For the rest, those types of inconclusive or contradictory data may sow a seed of doubt, a small nagging voice of uncertainty.
And since doubt will likely interfere with your training success, the purpose of this blog post is to dispel them.
Personally, I think those studies have some serious methodological problems that might explain the results. Maybe, as I walk you through my line of thought, you’ll agree with me.
For simplicity’s sake, the term “click” in this post could include any stimulus that’s been consistently paired with a treat, such as the sound of a clicker, a whistle, or a flashing laser light. “Treat” could refer to any unconditioned stimulus that has innately reinforcing properties: for instance food, play, or attention.
So, how does the established clicker work in animal training?

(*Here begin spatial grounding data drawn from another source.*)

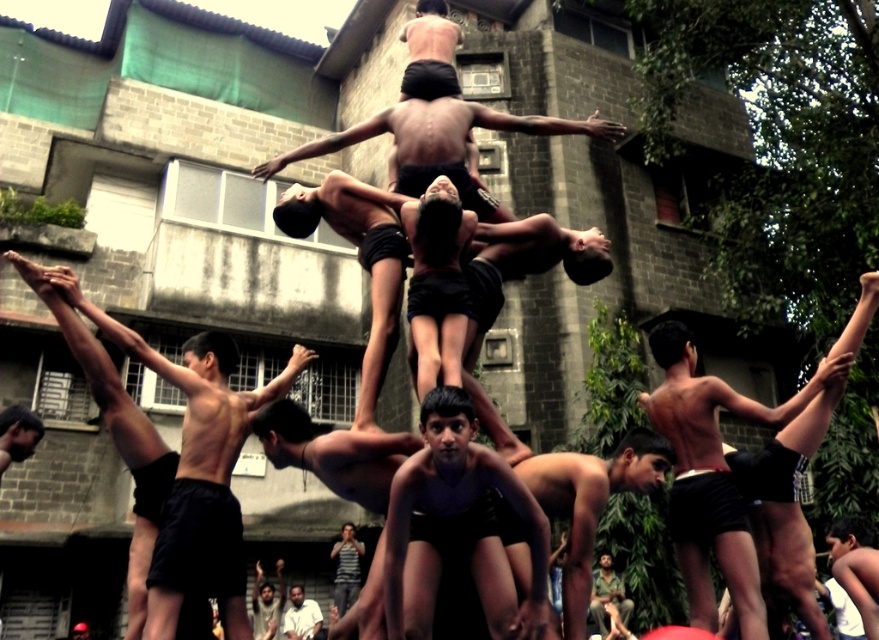 You are a photographer trying to capture the human pyramid from the front. You notice the brown leather jacket at lower center and the dark skin human at center are blocking your view. Which object should you move to get a clearer shot of the pyramid?

The brown leather jacket at lower center should be moved because it is bigger than the dark skin human at center, making it a larger obstruction. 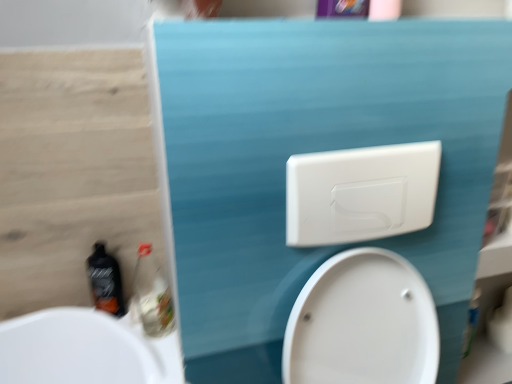 What is the approximate width of wooden at left?

The width of wooden at left is 1.23 inches.

The width and height of the screenshot is (512, 384). What do you see at coordinates (502, 324) in the screenshot?
I see `white matte toilet paper at lower right` at bounding box center [502, 324].

This screenshot has height=384, width=512. What do you see at coordinates (152, 295) in the screenshot? I see `translucent plastic bottle at lower left` at bounding box center [152, 295].

This screenshot has height=384, width=512. What are the coordinates of `wooden at left` in the screenshot? It's located at (72, 172).

Does translucent plastic bottle at lower left appear on the left side of wooden at left?

No.

Is translucent plastic bottle at lower left far from wooden at left?

No.

Considering the relative sizes of translucent plastic bottle at lower left and wooden at left in the image provided, is translucent plastic bottle at lower left shorter than wooden at left?

Yes.

From the image's perspective, is translucent plastic bottle at lower left on wooden at left?

No.

Relative to white plastic toilet flush handle at upper center, is white matte toilet paper at lower right in front or behind?

white matte toilet paper at lower right is positioned farther from the viewer than white plastic toilet flush handle at upper center.

Is white matte toilet paper at lower right positioned beyond the bounds of white plastic toilet flush handle at upper center?

Yes.

Between white matte toilet paper at lower right and white plastic toilet flush handle at upper center, which one appears on the right side from the viewer's perspective?

From the viewer's perspective, white matte toilet paper at lower right appears more on the right side.

From a real-world perspective, between white matte toilet paper at lower right and white plastic toilet flush handle at upper center, who is vertically higher?

From a 3D spatial view, white plastic toilet flush handle at upper center is above.

Is point (341, 317) closer or farther from the camera than point (170, 325)?

Point (341, 317) is closer to the camera than point (170, 325).

From the image's perspective, is white glossy toilet at center positioned above or below translucent plastic bottle at lower left?

Based on their image positions, white glossy toilet at center is located beneath translucent plastic bottle at lower left.

Is white glossy toilet at center to the left or to the right of translucent plastic bottle at lower left in the image?

In the image, white glossy toilet at center appears on the right side of translucent plastic bottle at lower left.

Considering their positions, is white glossy toilet at center located in front of or behind translucent plastic bottle at lower left?

Clearly, white glossy toilet at center is in front of translucent plastic bottle at lower left.

Could you tell me if wooden at left is turned towards black plastic bottle at lower left?

Yes, wooden at left is turned towards black plastic bottle at lower left.

Locate an element on the screen. bottle to the right of wooden at left is located at coordinates (105, 281).

How different are the orientations of wooden at left and black plastic bottle at lower left in degrees?

There is a 0.82-degree angle between the facing directions of wooden at left and black plastic bottle at lower left.

Which object is closer to the camera, white matte toilet paper at lower right or black plastic bottle at lower left?

black plastic bottle at lower left is more forward.

Which of these two, white matte toilet paper at lower right or black plastic bottle at lower left, is wider?

With larger width is white matte toilet paper at lower right.

Which of these two, white matte toilet paper at lower right or black plastic bottle at lower left, stands shorter?

white matte toilet paper at lower right.

From the image's perspective, is white matte toilet paper at lower right above or below black plastic bottle at lower left?

From the image's perspective, white matte toilet paper at lower right appears below black plastic bottle at lower left.

Looking at their sizes, would you say white matte toilet paper at lower right is wider or thinner than translucent plastic bottle at lower left?

In the image, white matte toilet paper at lower right appears to be wider than translucent plastic bottle at lower left.

Is white matte toilet paper at lower right aimed at translucent plastic bottle at lower left?

No, white matte toilet paper at lower right is not aimed at translucent plastic bottle at lower left.

From their relative heights in the image, would you say white matte toilet paper at lower right is taller or shorter than translucent plastic bottle at lower left?

Clearly, white matte toilet paper at lower right is shorter compared to translucent plastic bottle at lower left.

Is white plastic toilet flush handle at upper center at the left side of wooden at left?

In fact, white plastic toilet flush handle at upper center is to the right of wooden at left.

Is point (353, 191) positioned before point (123, 277)?

Yes.

Considering the sizes of objects white plastic toilet flush handle at upper center and wooden at left in the image provided, who is shorter, white plastic toilet flush handle at upper center or wooden at left?

white plastic toilet flush handle at upper center.

I want to click on plywood above the translucent plastic bottle at lower left (from the image's perspective), so (x=72, y=172).

This screenshot has width=512, height=384. In order to click on toilet paper located behind the white plastic toilet flush handle at upper center in this screenshot , I will do `click(502, 324)`.

Which object lies nearer to the anchor point black plastic bottle at lower left, translucent plastic bottle at lower left or white matte toilet paper at lower right?

Based on the image, translucent plastic bottle at lower left appears to be nearer to black plastic bottle at lower left.

When comparing their distances from white matte toilet paper at lower right, does white plastic toilet flush handle at upper center or black plastic bottle at lower left seem further?

Among the two, black plastic bottle at lower left is located further to white matte toilet paper at lower right.

When comparing their distances from translucent plastic bottle at lower left, does wooden at left or white glossy toilet at center seem closer?

wooden at left is closer to translucent plastic bottle at lower left.

When comparing their distances from translucent plastic bottle at lower left, does black plastic bottle at lower left or white matte toilet paper at lower right seem closer?

Among the two, black plastic bottle at lower left is located nearer to translucent plastic bottle at lower left.

From the image, which object appears to be nearer to black plastic bottle at lower left, white matte toilet paper at lower right or white glossy toilet at center?

The object closer to black plastic bottle at lower left is white glossy toilet at center.

Which object lies further to the anchor point white glossy toilet at center, white plastic toilet flush handle at upper center or translucent plastic bottle at lower left?

Based on the image, translucent plastic bottle at lower left appears to be further to white glossy toilet at center.

Considering their positions, is black plastic bottle at lower left positioned further to white glossy toilet at center than white matte toilet paper at lower right?

white matte toilet paper at lower right lies further to white glossy toilet at center than the other object.

Looking at the image, which one is located further to black plastic bottle at lower left, white plastic toilet flush handle at upper center or white glossy toilet at center?

The object further to black plastic bottle at lower left is white plastic toilet flush handle at upper center.

You are a GUI agent. You are given a task and a screenshot of the screen. Output one action in this format:
    pyautogui.click(x=<x>, y=<y>)
    Task: Click on the toilet between translucent plastic bottle at lower left and white matte toilet paper at lower right in the horizontal direction
    
    Given the screenshot: What is the action you would take?
    pyautogui.click(x=362, y=323)

Where is `light switch situated between translucent plastic bottle at lower left and white glossy toilet at center from left to right`? The image size is (512, 384). light switch situated between translucent plastic bottle at lower left and white glossy toilet at center from left to right is located at coordinates (360, 193).

Locate an element on the screen. The height and width of the screenshot is (384, 512). cleaning product between black plastic bottle at lower left and white plastic toilet flush handle at upper center is located at coordinates (152, 295).

Identify the location of cleaning product between wooden at left and white plastic toilet flush handle at upper center. (152, 295).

The three functions of the click
A seemingly trivial question, but let’s look at a training trial for a simple behaviour.
You say “sit”, the clicker-trained dog sits, you click and give him a treat.

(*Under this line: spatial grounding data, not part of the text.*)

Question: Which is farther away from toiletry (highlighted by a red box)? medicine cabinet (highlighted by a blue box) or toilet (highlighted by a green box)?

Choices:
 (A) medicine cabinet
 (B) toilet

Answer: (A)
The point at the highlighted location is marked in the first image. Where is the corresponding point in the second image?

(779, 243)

What just happened? What was the intended function of the click?
- The click predicted treats (it was a reinforcer)
- The click pinpointed the exact moment when the criterion was met (it was a marker signal)
- The click spanned the interval between the behaviour and the consequence (it was a bridge)
- Reinforcer. The power of the click as a secondary (or conditioned, or learned) reinforcer depends on the degree of classical conditioning: the number of pairings (click-treat), the quality of the treats, the uniqueness of the combination of the sound and the chosen treat, and so on. The power of the click as a reinforcer is not all or nothing: it’s everything in between too.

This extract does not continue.